Entrevistas o ex-ministro não tem dado. Vez ou outra tem uma conversa informal com jornalistas. Experimenta noites de angústia o mineiro de Passa Quatro, onde estudou em colégio de padres franceses nos anos 1950, e que, em 2003, se tornou o ministro mais poderoso do governo petista, no comando da Casa Civil.
Ministros. Com interlocutores de Dirceu é possível constatar que certeza ele tem da condenação - até já ligou para o ex-presidente e trataram do julgamento. Reservadamente, tem comentado sobre o ministro Dias Toffoli, que advogou para o PT e não se deu por impedido. "É questão da consciência dele."
Melancólico, mantém o mesmo perfil contestador. "Não há precedentes no Supremo (da suspeição). Senão, o Gilmar Mendes tinha que se declarar impedido em uns dez casos graves que ele votou no governo Fernando Henrique. Nenhum juiz no STF se declarou impedido por qualquer tipo de relação que teve."
Dez ministros da Corte máxima examinam os termos da denúncia da Procuradoria-Geral da República. "Está suficientemente demonstrado que José Dirceu seria o mentor, o chefe incontestável do grupo, a pessoa a quem todos os demais prestavam deferência", cravou Barbosa, na ocasião em que votou pelo recebimento da denúncia.

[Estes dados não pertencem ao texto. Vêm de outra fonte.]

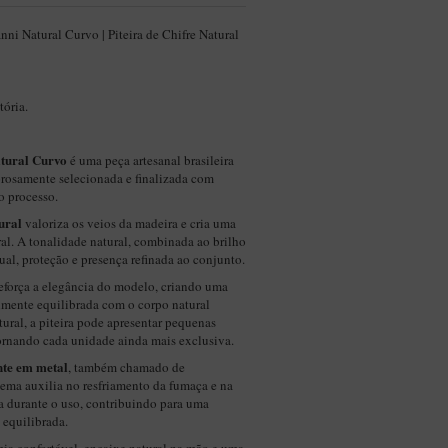
ni Natural Curvo | Piteira de Chifre Natural
ória.
tural Curvo
é uma peça artesanal brasileira
orosamente selecionada e finalizada com
o processo.
ural
valoriza os veios da madeira e cria uma
ral. A tonalidade natural, combinada ao brilho
ual, proteção e presença refinada ao conjunto.
eforça a elegância do modelo, criando uma
almente equilibrada com o corpo natural
tural, a piteira pode apresentar pequenas
tornando cada unidade ainda mais exclusiva.
nte em metal
, também chamado de
stema auxilia no resfriamento da fumaça e na
a durante o uso, contribuindo para uma
 equilibrada.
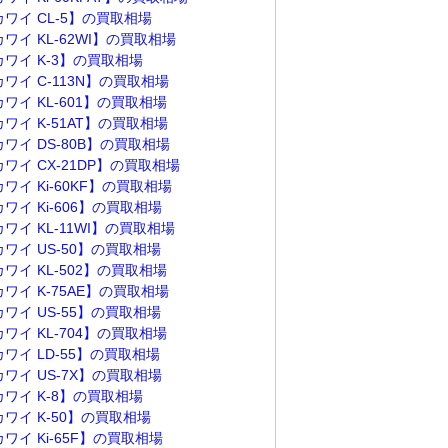
カワイ CL-5】の買取相場
ワイ KL-62WI】の買取相場
カワイ K-3】の買取相場
ワイ C-113N】の買取相場
ワイ KL-601】の買取相場
ワイ K-51AT】の買取相場
ワイ DS-80B】の買取相場
ワイ CX-21DP】の買取相場
ワイ Ki-60KF】の買取相場
ワイ Ki-606】の買取相場
ワイ KL-11WI】の買取相場
ワイ US-50】の買取相場
ワイ KL-502】の買取相場
ワイ K-75AE】の買取相場
ワイ US-55】の買取相場
ワイ KL-704】の買取相場
ワイ LD-55】の買取相場
カワイ US-7X】の買取相場
カワイ K-8】の買取相場
カワイ K-50】の買取相場
ワイ Ki-65F】の買取相場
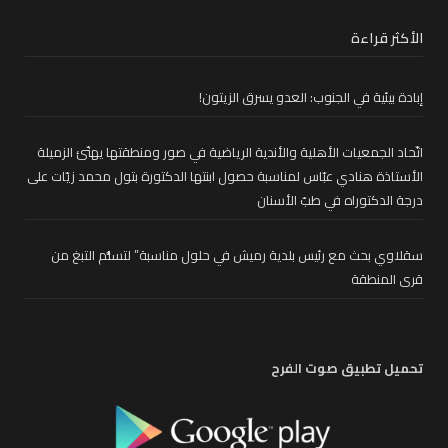
الأكثر قراءة
إبادة بيئية في الجنوب: العدو يسرق الزيتون!
اتّحاد الجمعيات الأهلية والأندية الرياضية في صور ومنطقتها يهنّئ الزميلة
الأستاذة هنادي عبّاس لمناسبة حصول ابنتها الدكتورة بتول محمد زيّات على
درجة الدكتوراه في طبّ الأسنان
سقلاوي بحث مع رئيس بلدية رميش في حلول مناسبة” لتسلُّم التبغ من
قرى المنطقة
تحميل تطبيق صوت الفرح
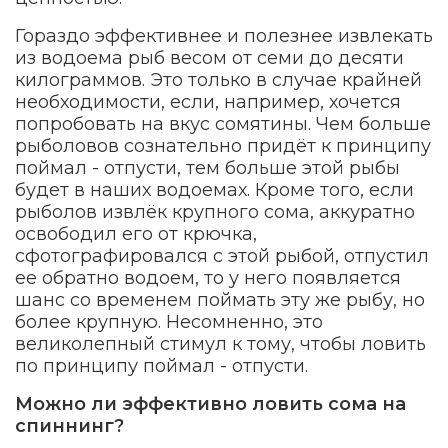
Гораздо эффективнее и полезнее извлекать
из водоема рыб весом от семи до десяти
килограммов. Это только в случае крайней
необходимости, если, например, хочется
попробовать на вкус сомятины. Чем больше
рыболовов сознательно придёт к принципу
поймал - отпусти, тем больше этой рыбы
будет в наших водоемах. Кроме того, если
рыболов извлёк крупного сома, аккуратно
освободил его от крючка,
сфотографировался с этой рыбой, отпустил
ее обратно водоем, то у него появляется
шанс со временем поймать эту же рыбу, но
более крупную. Несомненно, это
великолепный стимул к тому, чтобы ловить
по принципу поймал - отпусти.
Можно ли эффективно ловить сома на
спиннинг?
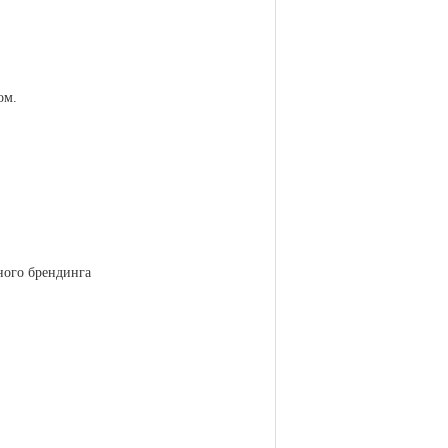
ом.
ного брендинга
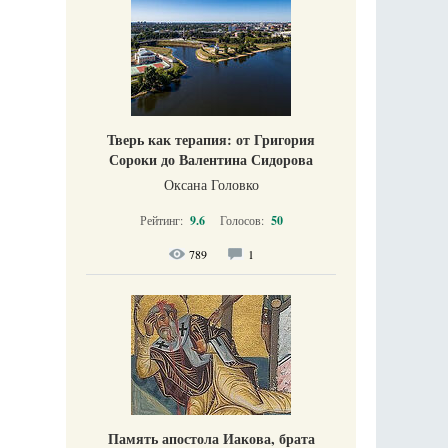
Тверь как терапия: от Григория
Сороки до Валентина Сидорова
Оксана Головко
Рейтинг:
9.6
Голосов:
50
789
1
Память апостола Иакова, брата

Após quase 30 sessões, o Supremo já condenou muitos mensaleiros, até o delator da trama, Roberto Jefferson, deputado cassado, como Dirceu. Agora, chegou a vez do ex-ministro - e de José Genoino e Delúbio Soares que exerciam a presidência e a tesouraria do PT.
A expectativa é que seja condenado por corrupção ativa - a pena de reclusão vai de 2 a 12 anos, acrescida de um terço "se, em razão da vantagem ou promessa, o funcionário retarda ou omite ato de ofício, ou o pratica infringindo dever funcional".

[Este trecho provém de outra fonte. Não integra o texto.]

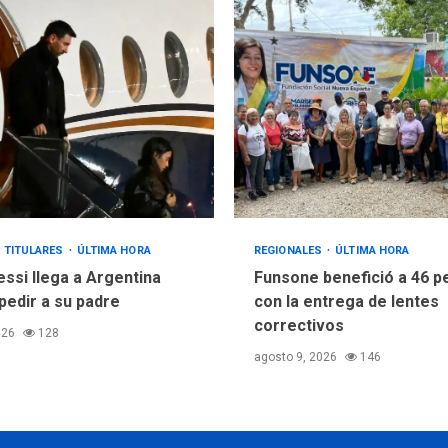
TITULARES
ÚLTIMA HORA
REGIONALES
ÚLTIMA HORA
essi llega a Argentina
Funsone benefició a 46 
pedir a su padre
con la entrega de lentes
correctivos
026
128
agosto 9, 2026
146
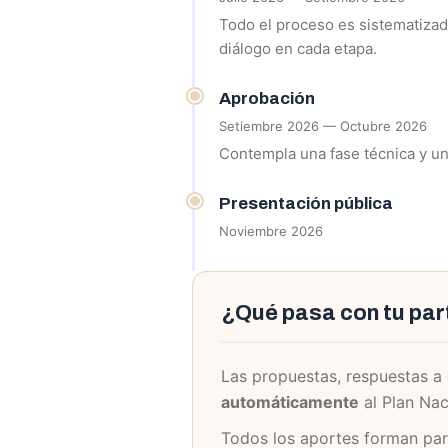
Todo el proceso es sistematizado
diálogo en cada etapa.
Aprobación
Setiembre 2026 — Octubre 2026
Contempla una fase técnica y una
Presentación pública
Noviembre 2026
¿Qué pasa con tu par
Las propuestas, respuestas a
automáticamente
al Plan Nac
Todos los aportes forman pa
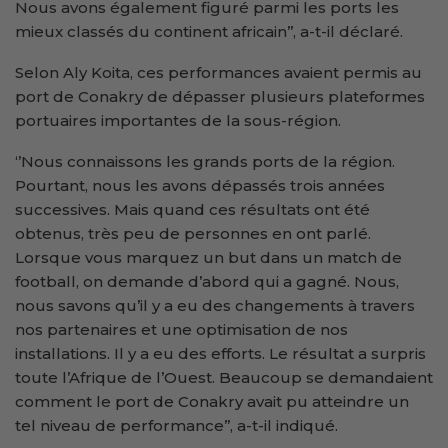
Nous avons également figuré parmi les ports les
mieux classés du continent africain’’, a-t-il déclaré.
Selon Aly Koita, ces performances avaient permis au
port de Conakry de dépasser plusieurs plateformes
portuaires importantes de la sous-région.
‘’Nous connaissons les grands ports de la région.
Pourtant, nous les avons dépassés trois années
successives. Mais quand ces résultats ont été
obtenus, très peu de personnes en ont parlé.
Lorsque vous marquez un but dans un match de
football, on demande d’abord qui a gagné. Nous,
nous savons qu’il y a eu des changements à travers
nos partenaires et une optimisation de nos
installations. Il y a eu des efforts. Le résultat a surpris
toute l’Afrique de l’Ouest. Beaucoup se demandaient
comment le port de Conakry avait pu atteindre un
tel niveau de performance’’, a-t-il indiqué.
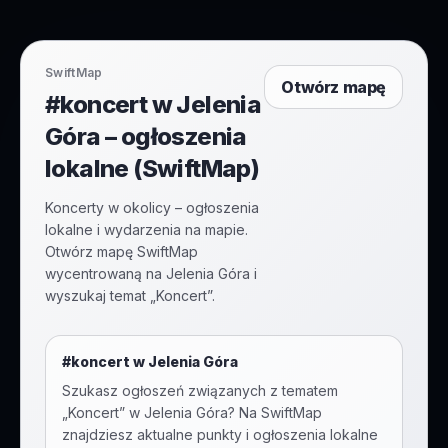
SwiftMap
Otwórz mapę
#koncert w Jelenia
Góra – ogłoszenia
lokalne (SwiftMap)
Koncerty w okolicy – ogłoszenia
lokalne i wydarzenia na mapie.
Otwórz mapę SwiftMap
wycentrowaną na Jelenia Góra i
wyszukaj temat „Koncert”.
#
koncert
w
Jelenia Góra
Szukasz ogłoszeń związanych z tematem
„
Koncert
” w
Jelenia Góra
? Na SwiftMap
znajdziesz aktualne punkty i ogłoszenia lokalne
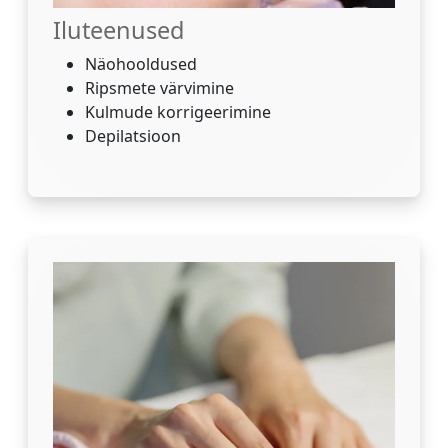
Iluteenused
Näohooldused
Ripsmete värvimine
Kulmude korrigeerimine
Depilatsioon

Mas os votos das ministras Cármen Lúcia e Rosa Weber abrem uma brecha para que ele seja absolvido do crime de quadrilha - pena de um a três anos.
Difícil saber se ele será condenado a mais de oito anos, o que implicaria regime fechado. O relator tem dito que alguns ministros começam a fazer cálculos para que as penas sejam mais baixas.
O advogado José Luís Oliveira Lima, defensor de Dirceu, entregou memoriais e fez sustentação oral. Categórico, o criminalista de tanto prestígio rechaça o libelo do procurador. "Não há uma só prova de que José Dirceu participou de compra de votos."
Do Supremo ele fala com deferência. Por aí, ora no condomínio fechado de Vinhedo, interior paulista, ora na companhia de antigos militantes, pondera. "Os jornais têm todo o direito de ter posição sobre o processo e pedir até condenação, mas eu tenho o direito também de falar que eles (jornais) estão fazendo isso. Não me queixo da imprensa, se quisesse dava entrevista toda semana."
Acredita que não está isolado. Outro dia, gabou-se. "Eu tenho apoio. Desde o dia que eu fui cassado nunca fui a um Estado sem ser recebido por governador, inclusive da oposição, prefeito, Assembleia. Porque mensalão não é visto como Zé Dirceu."
A quem o aborda sobre a compra de votos no Congresso, mantém a toada. "Não houve mensalão. Eu fui acusado de chefiar uma organização criminosa, o que não é verdade. Eu nunca conversei com Delúbio Soares, com Genoino, com Silvio Pereira, com Marcos Valério sobre isso. Eu nunca conversei sobre finanças. Eu fui ser ministro, eu saí dia 23 de novembro e deixei a presidência do PT."
Enquanto aguarda sua hora, a rotina de Dirceu tem sido protestar contra a acusação que o desconforta. "Não tem ninguém que fala ‘Zé Dirceu me telefonou.’" Em desabafo recente, a indignação: "Eu tive sigilo bancário, telefônico e fiscal quebrado. Passei dois anos sob devassa da Receita. Recebi atestado de idoneidade da Receita. Eu vivi de salário a vida toda. Passou dois meses o Ministério Público entrou com uma ação contra mim por enriquecimento ilícito, agora arquivada no STJ. Como é que pode um País assim, gente? Tem que provar que eu era chefe de quadrilha, provar que eu fiz corrupção, que eu autorizei, eu dei dinheiro. Isso não existe, nem fiz, nem está nos autos."